REVIEW: WITNESS FOR THE PROSECUTION (Country Hall)

Agatha Christie’s play Witness For The Prosecution was originally adapted from her 1952 short story, Traitor’s Hands. Opening in London in 1953 and on Broadway in 1952, the courtroom drama enthralled audiences and has since been adapted for film and television multiple times. Christie herself always envisaged her drama playing out in a site-specific production and this year marks the fifth anniversary of the play in the magnificent surroundings of London County Hall. To mark this occasion, a new cast joins to tell Christie’s tale of murder, deception, innocence and passion in a production that has garnered critical acclaim.

Witness for the Prosecution sees Leonard Vole called to the stand after he’s accused of murdering a widow to inherit her wealth. His wife Romaine is called to the stand, but testifies in a shocking manner, speaking out against her husband. The stakes are high – will Leonard survive the shocking witness testimony, will he be able to convince the jury of his innocence and escape the hangman’s noose?

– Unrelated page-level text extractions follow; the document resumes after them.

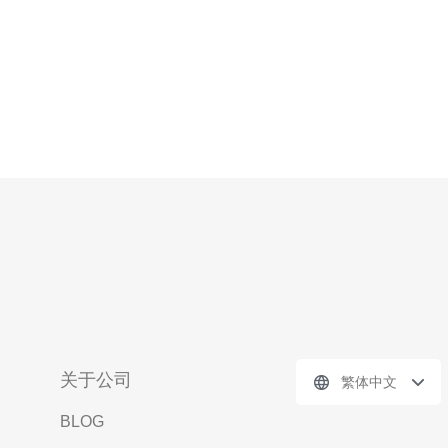
关于公司
繁体中文
BLOG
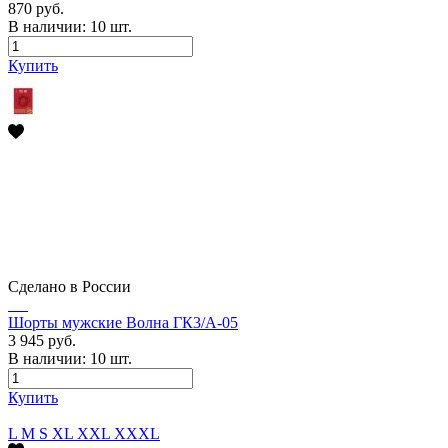
870 руб.
В наличии:
10
шт.
Купить
Сделано в России
Шорты мужские Волна ГК3/А-05
3 945 руб.
В наличии:
10
шт.
Купить
L
M
S
XL
XXL
XXXL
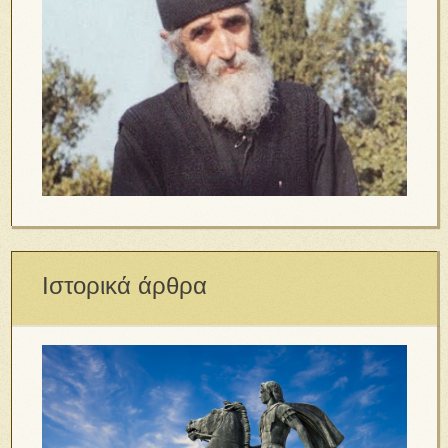
Ιστορικά άρθρα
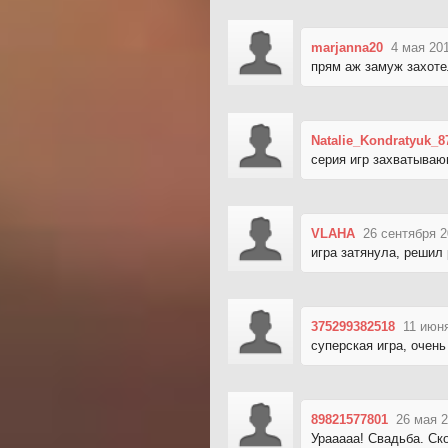
marjanna20
4 мая 20
прям аж замуж захоте
Natalie_Kondratyuk_8
серия игр захватываю
VLAHA
26 сентября 2
игра затянула, решил
375299382518
11 июн
суперская игра, очень
89821577801
26 мая 2
Урааааа! Свадьба. Ско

Lucy Bailey directs the shows eighth cast which includes Harry Reid (EastEnders) as Leonard Vole, Naomi Sheldon (Peter Pan Goes Wrong, Good Girl, Sex With a Stranger) as Romaine Vole, Dugald Bruce-Lockhart (Private Lives, The Last Temptation of Boris Johnson, Mamma Mia!) as Sir Wilfrid Robarts Q.C and Justin Avoth (My Brilliant Friend, Love From a Stranger, Bad Education) as Mr Myers Q.C. They’re joined by Rosanna Adams as Greta/Miss Clegg, Lorraine Amako as Stenographer, Daniel Bravo as Judge’s Clerk, Jonathan Coote as Mr Mayhew, Nicholas Day as Mr Justice Wainwright, Myles Devonte as Court Officer 1/Randall, Greg Fitch as Solicitor, Kevin M Golding as Wyatt/ Carter, Lawrence Haynes as Court Officer 2, Isabella Kibble as The Woman, Paul Mcewan as Inspector Hearne, Simon Rhodes as Warder, Tom Syms as Clerk of the Court and Lucy Tregear as Janet Mackenzie.

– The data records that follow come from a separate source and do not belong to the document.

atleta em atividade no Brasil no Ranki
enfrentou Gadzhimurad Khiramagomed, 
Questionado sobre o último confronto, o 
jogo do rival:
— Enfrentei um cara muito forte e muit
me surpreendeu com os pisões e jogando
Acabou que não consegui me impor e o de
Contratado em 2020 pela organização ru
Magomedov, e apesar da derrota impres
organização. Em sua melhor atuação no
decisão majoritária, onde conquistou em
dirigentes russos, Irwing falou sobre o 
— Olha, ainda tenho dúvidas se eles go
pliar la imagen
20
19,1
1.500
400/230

As Leonard Vole, Harry Reid is a tour de force able to draw the audience’s heart strings. Easily able to make us laugh in one moment and cry the next, Reid really has fun with Vole sinking his teeth deep into the character. As his wife Romaine Vole, Naomi Sheldon gives a commanding performance. Sheldon’s portrayal of Romaine is confident and decisive giving femme fatale vibes while keeping the audience on the edge of their seats throughout. Dugald Bruce-Lockhart gives a striking performance as counsel of the accused Sir Wilfrid Robarts Q.C. The most accomplished of the two lawyers, Lockhart leans into his characters lofty confidence, reassuring the audience as they vote on Voles fate as the make-shift jury. As the cracks begin the show in the case Crown prosecutor Mr Myers Q.C. unravels and Justin Avoth gave an entertaining performance of this man on the edge.

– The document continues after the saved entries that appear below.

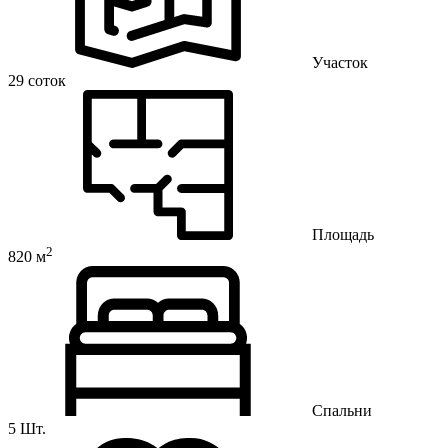
Участок
29 соток
Площадь
2
820 м
Спальни
5 Шт.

Presented in-the-round in the historic Chamber Room of London County Hall, this Witness For The Prosecution is a true ensemble show. Often playing multiple characters, the cast make scene changes throughout bringing simple furniture to the stage to depict locations while accompanied by music that drives the tension forward.
The Chamber Room of London County Hall is the perfect setting for Witness For The Prosecution. Historically rich and beautifully designed, the Hall focuses the audience’s attention to the centre point of the room naturally drawing you into the story which makes for a thrilling performance.

As the nights gets darker and the weather colder, make sure to get tickets for Witness For The Prosecution and join the thousands of people who’ve been gripped by the case of Leonard Vole and had their imaginations captured in this Agatha Christie classic.